PROBLEM
Each entry below must come back exactly as written, without its pictures.

(Stored data entries)
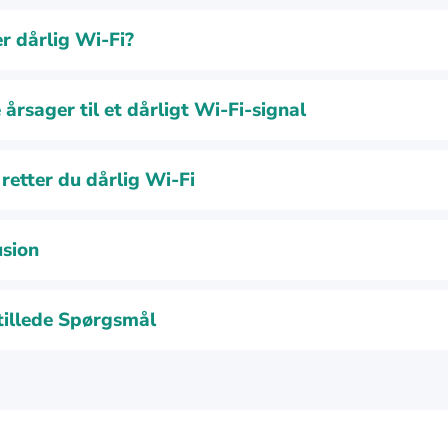
r dårlig Wi-Fi?
 årsager til et dårligt Wi-Fi-signal
retter du dårlig Wi-Fi
sion
tillede Spørgsmål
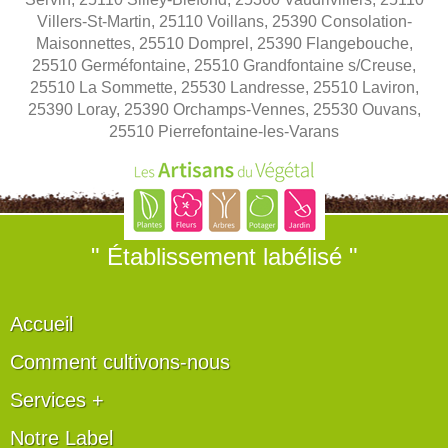
Villers-St-Martin, 25110 Voillans, 25390 Consolation-
Maisonnettes, 25510 Domprel, 25390 Flangebouche,
25510 Germéfontaine, 25510 Grandfontaine s/Creuse,
25510 La Sommette, 25530 Landresse, 25510 Laviron,
25390 Loray, 25390 Orchamps-Vennes, 25530 Ouvans,
25510 Pierrefontaine-les-Varans
" Établissement labélisé "
Accueil
Comment cultivons-nous
Services +
Notre Label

SOLUTION
r dårlig Wi-Fi?
 årsager til et dårligt Wi-Fi-signal
retter du dårlig Wi-Fi
sion
tillede Spørgsmål
Villers-St-Martin, 25110 Voillans, 25390 Consolation-
Maisonnettes, 25510 Domprel, 25390 Flangebouche,
25510 Germéfontaine, 25510 Grandfontaine s/Creuse,
25510 La Sommette, 25530 Landresse, 25510 Laviron,
25390 Loray, 25390 Orchamps-Vennes, 25530 Ouvans,
25510 Pierrefontaine-les-Varans
" Établissement labélisé "
Accueil
Comment cultivons-nous
Services +
Notre Label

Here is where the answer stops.